Non-circulative viruses: non-persistent or semi-persistent transmission

The non-circulative viruses attach themselves onto the aphid vector’s stylets and then go free to be inoculated into the plant without circulating inside the aphid. This type of virus-insect vector interaction is frequent in the plant viruses.

The non-circulative viruses are acquired during the trial feeding operations.  A trial attack of just a few seconds to a minute is enough to acquire the virus. The viral particles hitch onto the aphid stylets which can immediately transmit them to another plant (there is no latent period). This mode of transmission whereby the virus does not stay long in the aphid is termed non-persistent. The aphid quickly loses its retention capacity, in general after a few tens of minutes to several hours. It cannot contaminate other plants unless it reloads:with virus.                                                                     
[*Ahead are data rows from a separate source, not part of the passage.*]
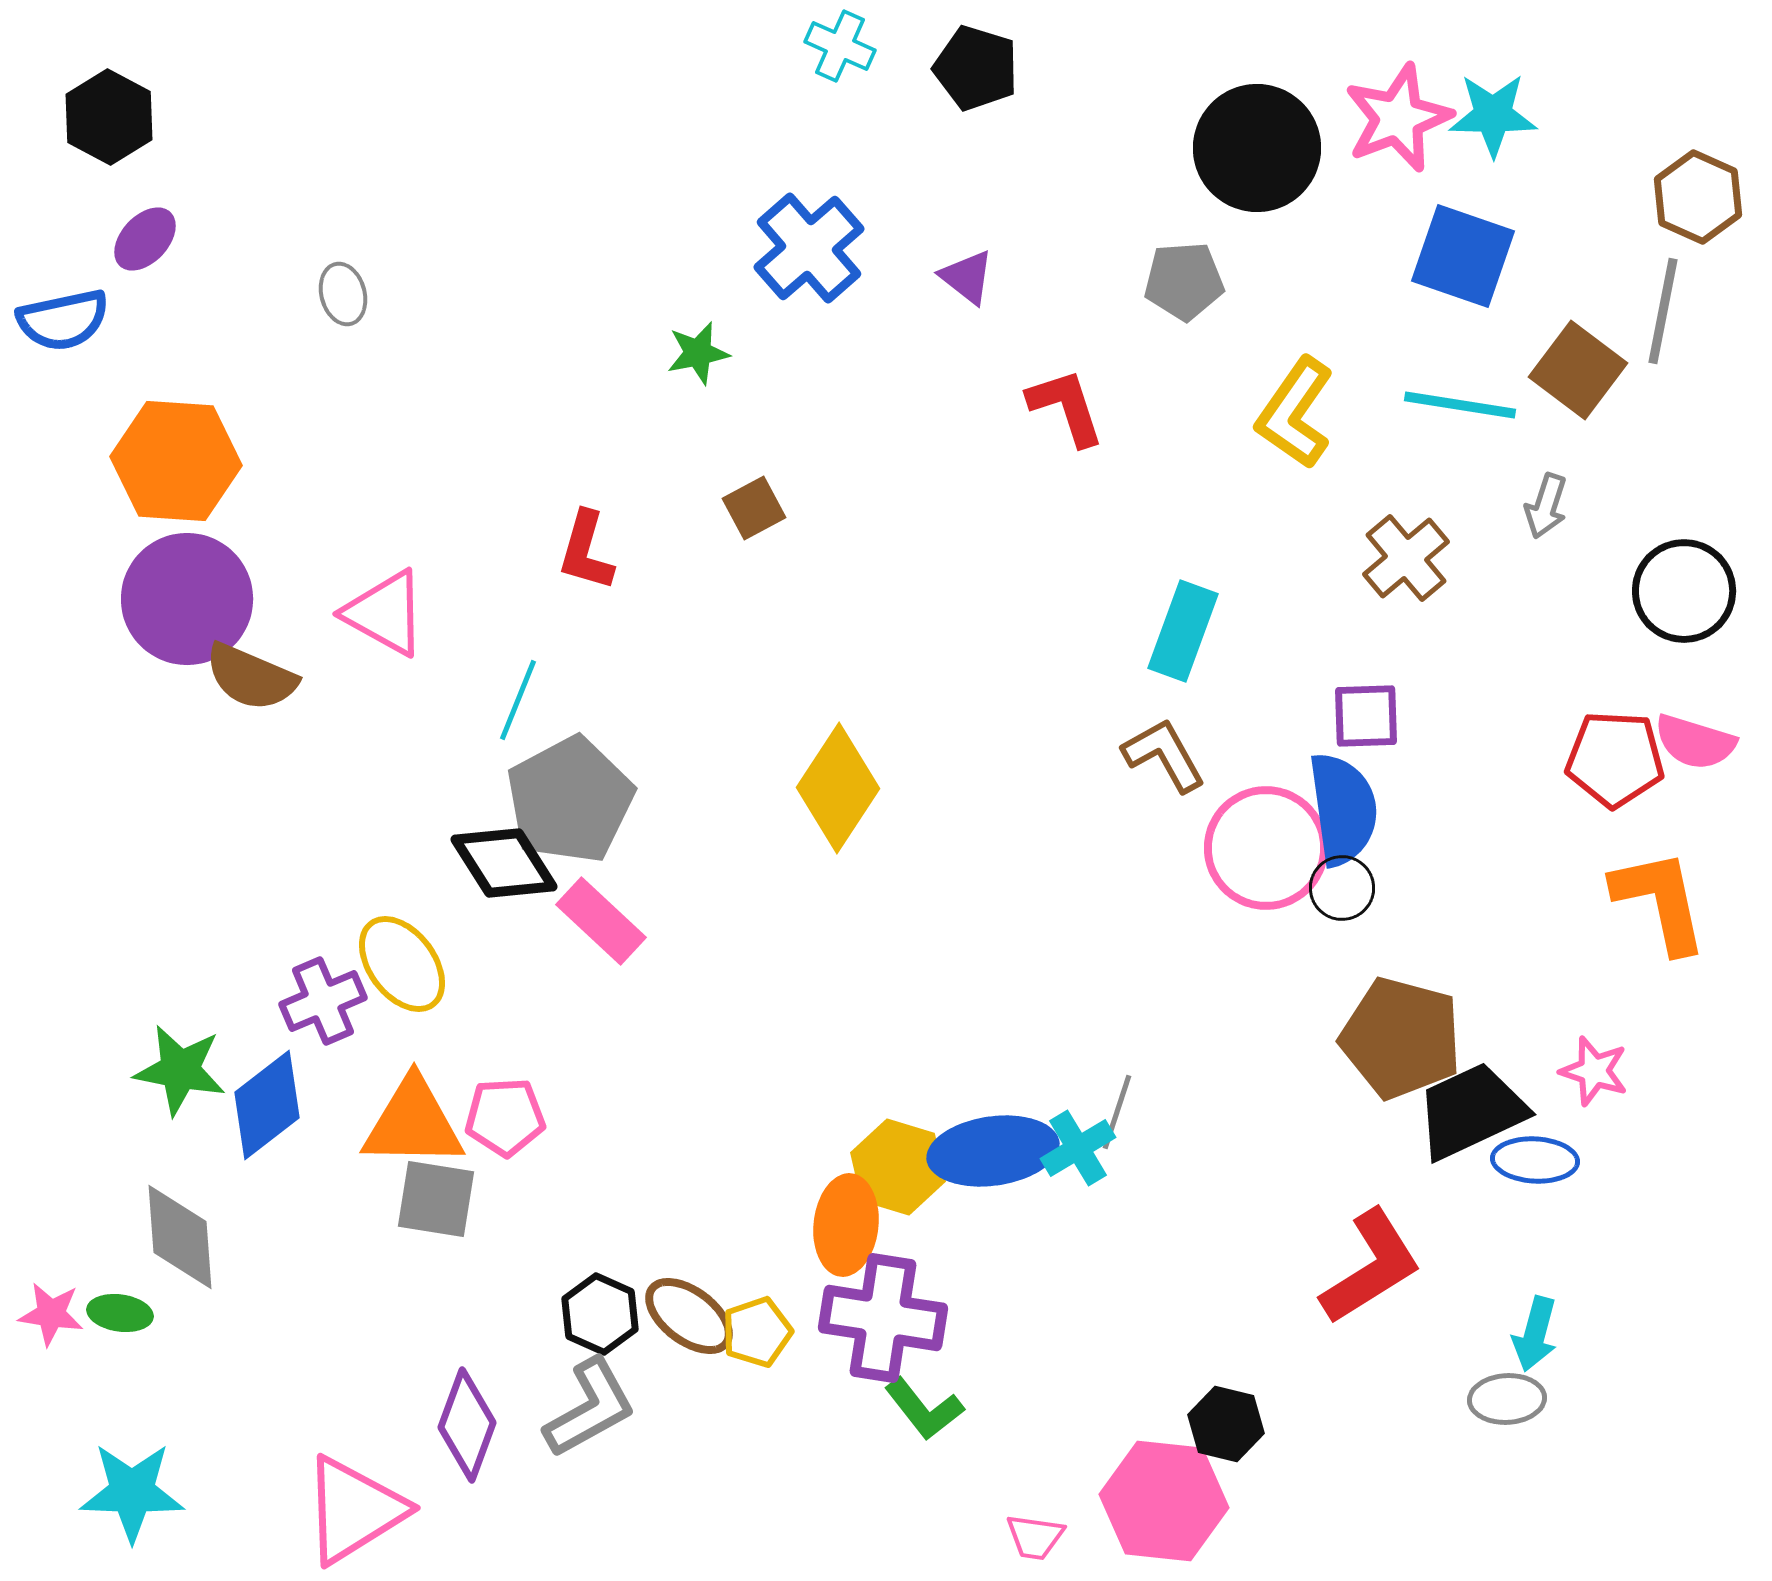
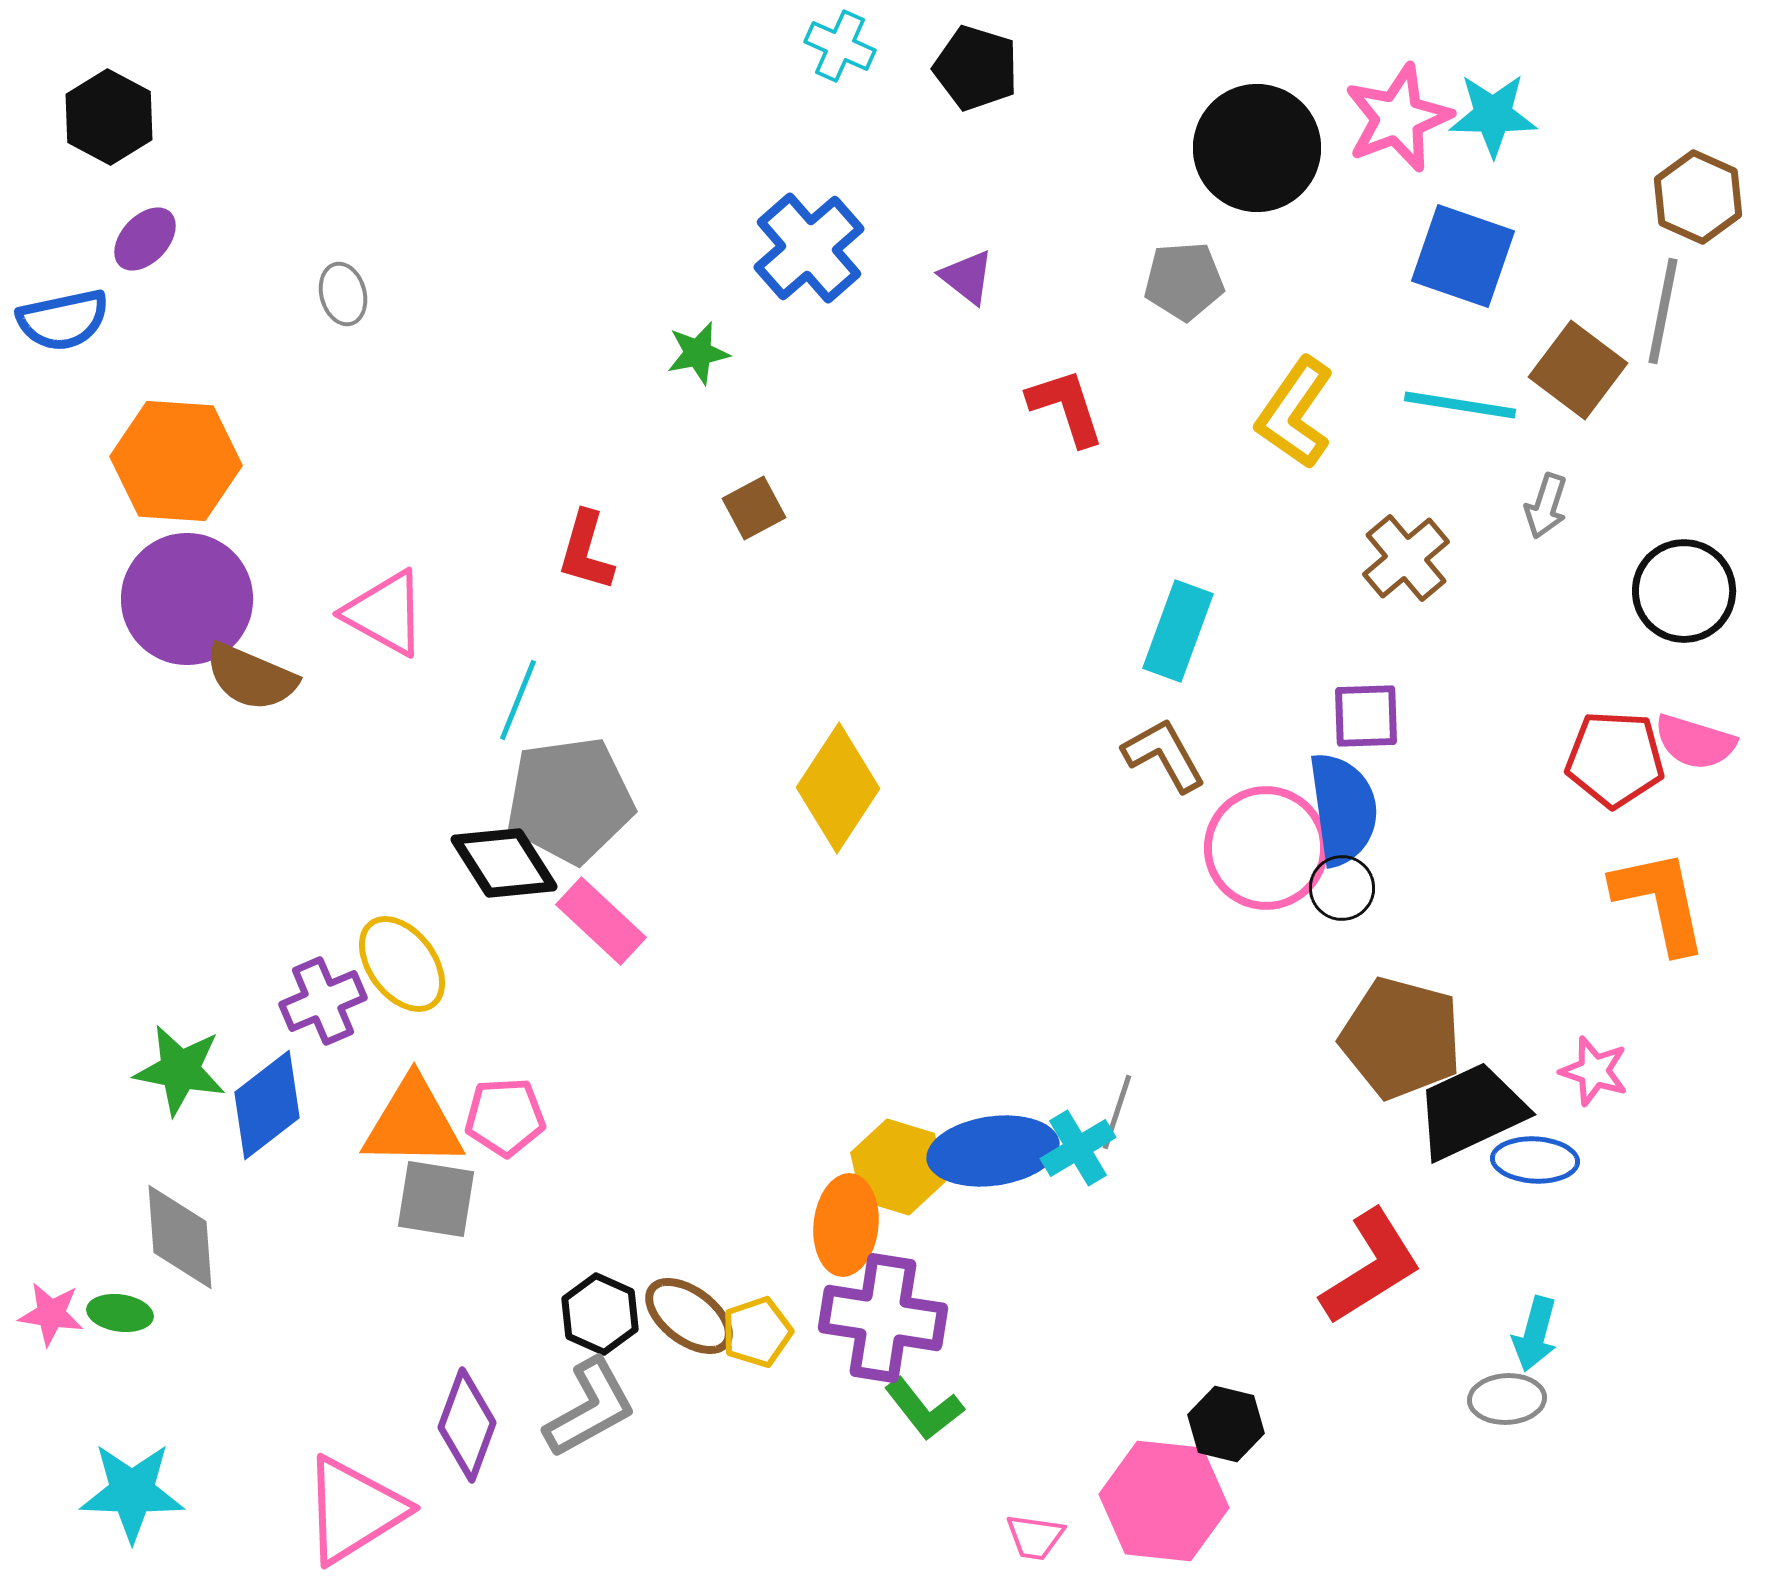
cyan rectangle at (1183, 631): moved 5 px left
gray pentagon at (570, 800): rotated 20 degrees clockwise
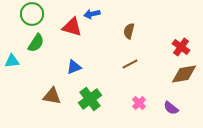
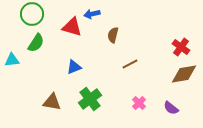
brown semicircle: moved 16 px left, 4 px down
cyan triangle: moved 1 px up
brown triangle: moved 6 px down
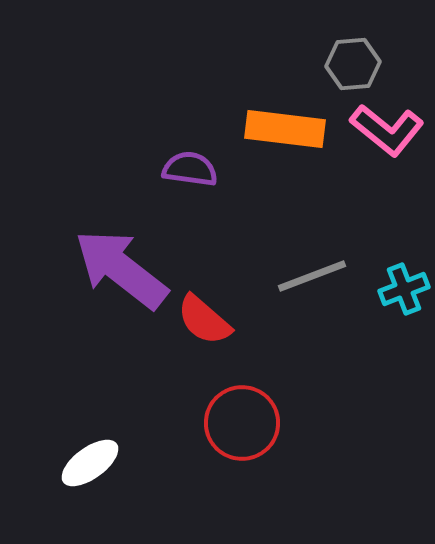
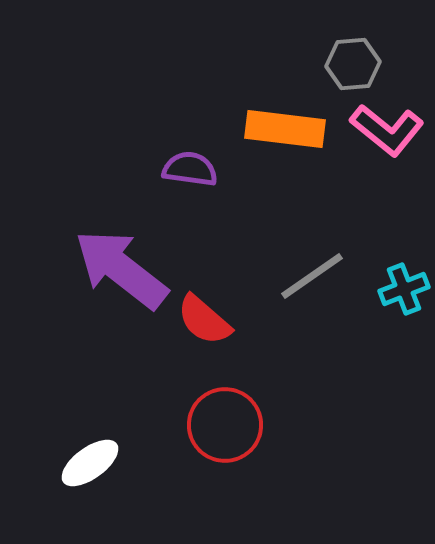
gray line: rotated 14 degrees counterclockwise
red circle: moved 17 px left, 2 px down
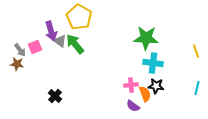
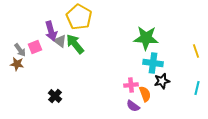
black star: moved 6 px right, 5 px up; rotated 21 degrees counterclockwise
In this transmission mode, there is no strong specificity and one virus can be propagated by many different species of aphids. Hence many aphids non-dependent on a particular crop can play an important role in viral transmission just by their shallow prospective attacks. Potato virus Y (PVY), for example, can be transmitted by over 70 species of aphids including Poaceae aphids such as Rhopalosiphum padi.

Another mode of transmission is known as semi-persistent. In this situation the viruses are localized in the phloem vessels, meaning that if the aphid is to reach and acquire them its stylets must be inserted more deeply. This type of piercing action corresponds to a longer feeding phase than that of the trial injection. The serious beet yellow virus (BYV) and the cauliflower mosaic virus (CaMV) are transmitted by way of this mode.